Available data

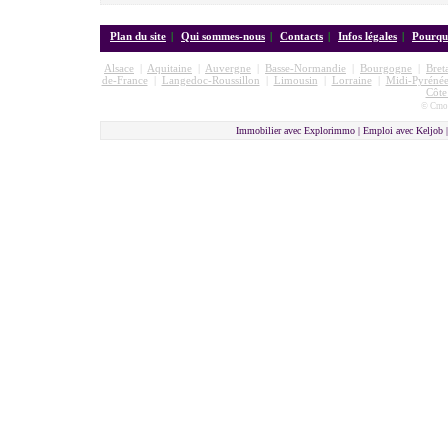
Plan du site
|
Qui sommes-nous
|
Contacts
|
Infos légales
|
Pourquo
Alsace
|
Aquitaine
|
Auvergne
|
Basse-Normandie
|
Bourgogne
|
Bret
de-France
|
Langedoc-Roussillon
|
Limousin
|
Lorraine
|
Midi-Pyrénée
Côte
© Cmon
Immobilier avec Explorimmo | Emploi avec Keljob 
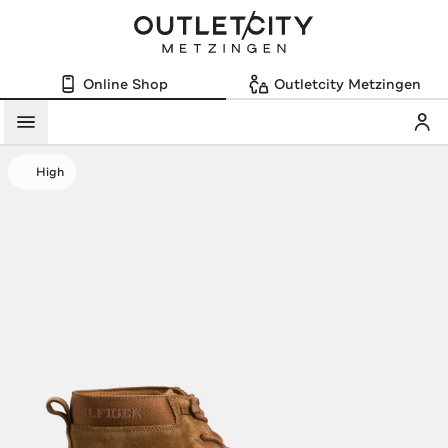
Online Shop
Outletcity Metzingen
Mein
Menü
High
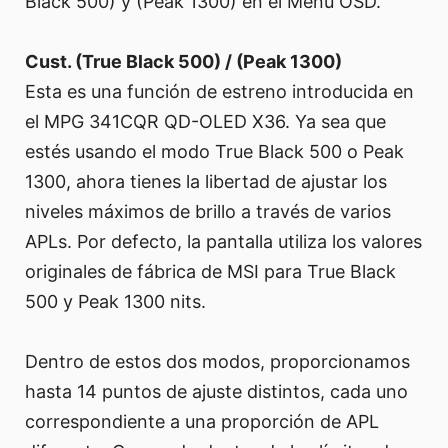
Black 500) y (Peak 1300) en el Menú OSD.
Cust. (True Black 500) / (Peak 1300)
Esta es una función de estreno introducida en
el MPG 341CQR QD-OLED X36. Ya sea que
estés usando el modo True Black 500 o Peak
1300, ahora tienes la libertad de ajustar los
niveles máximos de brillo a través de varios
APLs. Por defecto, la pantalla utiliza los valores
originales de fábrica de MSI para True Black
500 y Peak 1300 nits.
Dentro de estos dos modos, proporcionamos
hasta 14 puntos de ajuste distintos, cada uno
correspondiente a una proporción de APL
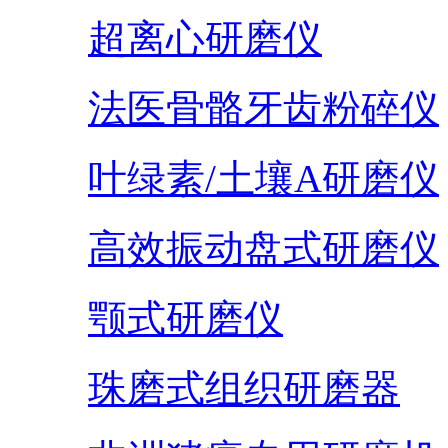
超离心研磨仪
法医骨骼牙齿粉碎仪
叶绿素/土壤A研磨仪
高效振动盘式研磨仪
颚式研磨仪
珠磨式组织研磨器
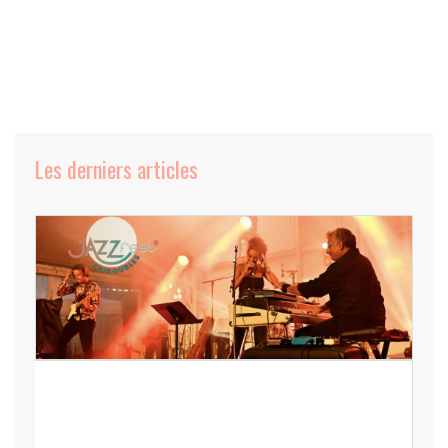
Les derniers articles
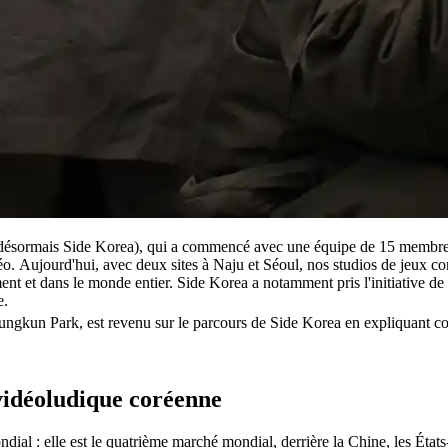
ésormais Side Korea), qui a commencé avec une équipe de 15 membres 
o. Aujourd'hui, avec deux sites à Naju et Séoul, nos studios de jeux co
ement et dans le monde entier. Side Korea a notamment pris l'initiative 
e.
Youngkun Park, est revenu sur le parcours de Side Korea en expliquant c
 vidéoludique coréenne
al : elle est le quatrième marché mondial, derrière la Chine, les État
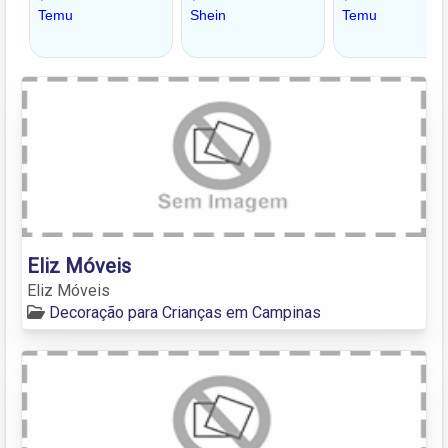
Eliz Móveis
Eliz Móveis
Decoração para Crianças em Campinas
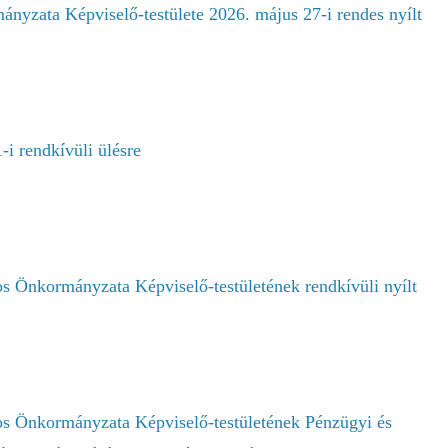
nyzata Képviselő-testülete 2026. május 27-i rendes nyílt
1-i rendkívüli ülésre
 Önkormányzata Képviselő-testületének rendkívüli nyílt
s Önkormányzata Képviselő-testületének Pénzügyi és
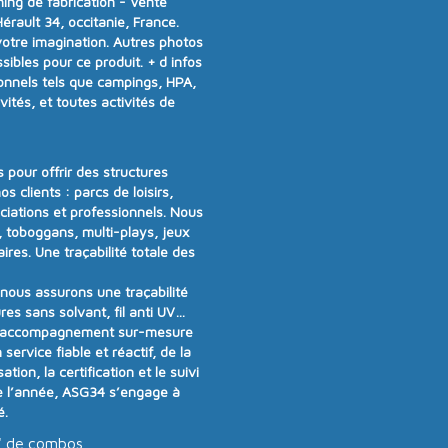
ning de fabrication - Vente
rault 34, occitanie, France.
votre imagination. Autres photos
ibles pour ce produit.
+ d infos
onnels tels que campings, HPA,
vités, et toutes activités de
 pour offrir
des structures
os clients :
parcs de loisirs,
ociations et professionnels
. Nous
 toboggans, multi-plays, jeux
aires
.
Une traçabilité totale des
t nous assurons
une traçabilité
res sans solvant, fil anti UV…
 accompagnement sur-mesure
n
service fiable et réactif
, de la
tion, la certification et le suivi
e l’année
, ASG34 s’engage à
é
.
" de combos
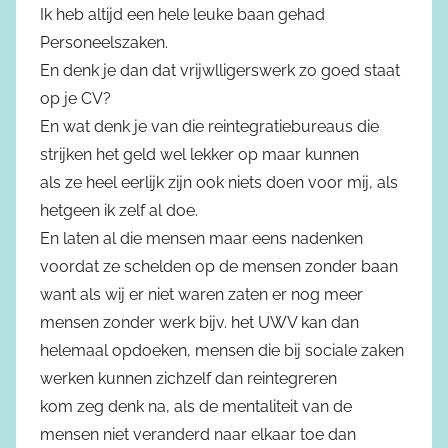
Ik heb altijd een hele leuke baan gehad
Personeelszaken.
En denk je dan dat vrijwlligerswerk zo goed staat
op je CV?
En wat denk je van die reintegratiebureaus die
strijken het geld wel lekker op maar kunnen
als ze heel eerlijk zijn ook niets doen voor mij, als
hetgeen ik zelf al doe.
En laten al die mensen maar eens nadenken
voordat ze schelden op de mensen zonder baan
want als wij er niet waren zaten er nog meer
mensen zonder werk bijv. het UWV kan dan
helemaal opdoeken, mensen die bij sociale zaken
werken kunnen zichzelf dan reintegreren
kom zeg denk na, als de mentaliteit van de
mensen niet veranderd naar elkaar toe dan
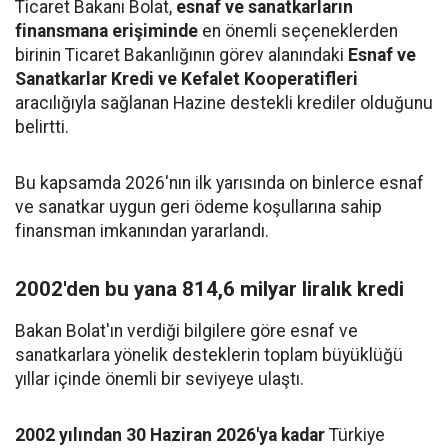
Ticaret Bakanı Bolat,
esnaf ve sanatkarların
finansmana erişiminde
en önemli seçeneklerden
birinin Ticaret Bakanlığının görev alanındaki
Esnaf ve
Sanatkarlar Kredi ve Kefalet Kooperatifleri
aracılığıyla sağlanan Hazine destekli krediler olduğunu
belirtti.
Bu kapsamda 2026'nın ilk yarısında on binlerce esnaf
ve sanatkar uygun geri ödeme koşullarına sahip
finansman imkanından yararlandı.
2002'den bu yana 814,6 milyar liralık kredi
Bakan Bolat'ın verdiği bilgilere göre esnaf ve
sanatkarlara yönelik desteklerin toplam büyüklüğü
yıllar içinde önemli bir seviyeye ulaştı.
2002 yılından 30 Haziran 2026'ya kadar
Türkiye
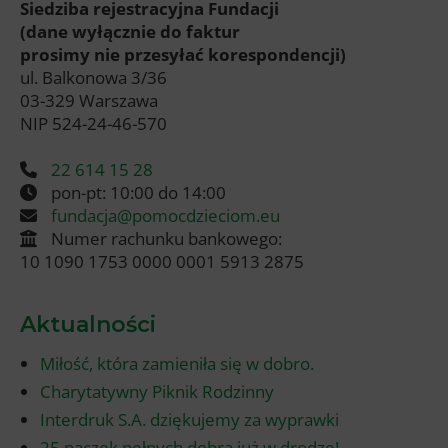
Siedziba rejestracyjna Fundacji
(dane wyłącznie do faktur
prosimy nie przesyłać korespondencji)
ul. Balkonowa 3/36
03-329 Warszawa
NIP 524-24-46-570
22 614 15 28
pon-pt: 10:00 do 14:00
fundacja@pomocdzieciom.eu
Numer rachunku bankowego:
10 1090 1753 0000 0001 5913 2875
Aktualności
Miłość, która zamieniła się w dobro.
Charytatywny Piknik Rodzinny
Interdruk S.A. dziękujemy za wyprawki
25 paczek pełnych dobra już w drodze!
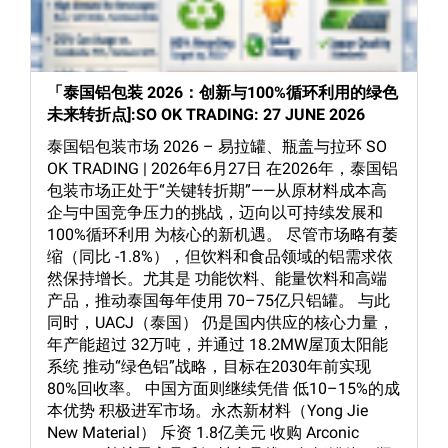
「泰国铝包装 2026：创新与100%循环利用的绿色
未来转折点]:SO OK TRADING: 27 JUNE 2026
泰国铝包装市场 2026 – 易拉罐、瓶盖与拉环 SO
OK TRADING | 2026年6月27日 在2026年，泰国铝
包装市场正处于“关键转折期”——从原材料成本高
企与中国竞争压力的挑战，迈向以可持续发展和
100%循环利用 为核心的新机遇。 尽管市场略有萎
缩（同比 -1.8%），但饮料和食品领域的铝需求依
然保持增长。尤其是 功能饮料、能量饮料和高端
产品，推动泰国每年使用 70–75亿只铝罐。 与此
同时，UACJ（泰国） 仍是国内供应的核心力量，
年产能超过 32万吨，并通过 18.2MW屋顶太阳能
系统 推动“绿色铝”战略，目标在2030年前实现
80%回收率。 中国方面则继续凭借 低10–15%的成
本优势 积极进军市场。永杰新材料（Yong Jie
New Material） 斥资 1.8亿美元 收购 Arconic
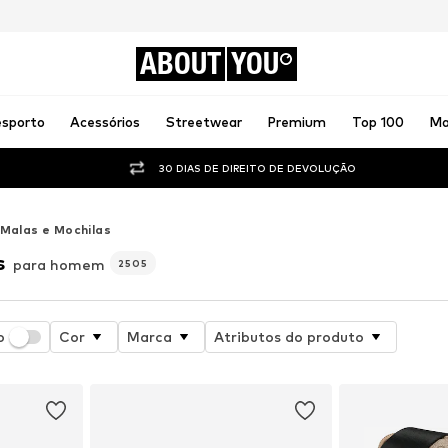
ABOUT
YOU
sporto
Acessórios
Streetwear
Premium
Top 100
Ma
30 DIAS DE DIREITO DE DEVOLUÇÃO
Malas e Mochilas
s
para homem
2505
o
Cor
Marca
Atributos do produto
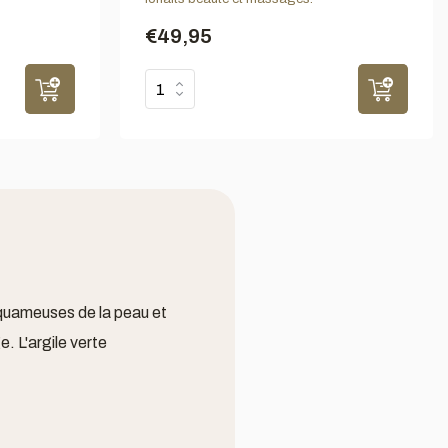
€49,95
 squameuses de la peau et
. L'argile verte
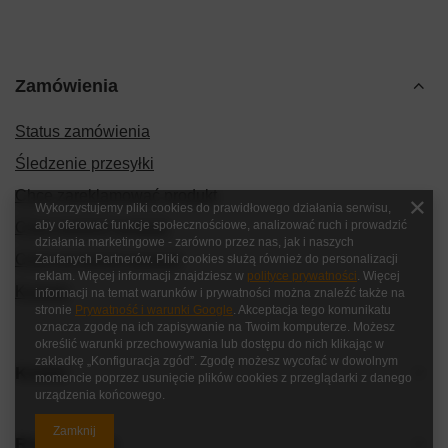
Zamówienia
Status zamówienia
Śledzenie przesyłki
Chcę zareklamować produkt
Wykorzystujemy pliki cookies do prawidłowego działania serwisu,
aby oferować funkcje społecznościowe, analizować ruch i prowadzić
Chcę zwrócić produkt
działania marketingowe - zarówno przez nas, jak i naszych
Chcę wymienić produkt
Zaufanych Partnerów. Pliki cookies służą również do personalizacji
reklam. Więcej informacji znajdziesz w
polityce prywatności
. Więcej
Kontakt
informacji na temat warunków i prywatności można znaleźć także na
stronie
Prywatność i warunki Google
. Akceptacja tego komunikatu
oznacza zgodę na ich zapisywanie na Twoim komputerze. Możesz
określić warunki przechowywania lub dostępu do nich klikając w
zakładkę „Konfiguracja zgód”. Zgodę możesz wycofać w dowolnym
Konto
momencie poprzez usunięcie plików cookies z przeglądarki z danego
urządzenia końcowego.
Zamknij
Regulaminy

What is required
Give again, word for word, the lines above from the first one through the one containing "hasta 14 puntos de ajuste distintos, cada uno"; no pictures.

Your response
Plan du site
|
Qui sommes-nous
|
Contacts
|
Infos légales
|
Pourquo
Alsace
|
Aquitaine
|
Auvergne
|
Basse-Normandie
|
Bourgogne
|
Bret
de-France
|
Langedoc-Roussillon
|
Limousin
|
Lorraine
|
Midi-Pyrénée
Côte
© Cmon
Immobilier avec Explorimmo | Emploi avec Keljob 
Online Shop
Outletcity Metzingen
Mein
Menü
High
Black 500) y (Peak 1300) en el Menú OSD.
Cust. (True Black 500) / (Peak 1300)
Esta es una función de estreno introducida en
el MPG 341CQR QD-OLED X36. Ya sea que
estés usando el modo True Black 500 o Peak
1300, ahora tienes la libertad de ajustar los
niveles máximos de brillo a través de varios
APLs. Por defecto, la pantalla utiliza los valores
originales de fábrica de MSI para True Black
500 y Peak 1300 nits.
Dentro de estos dos modos, proporcionamos
hasta 14 puntos de ajuste distintos, cada uno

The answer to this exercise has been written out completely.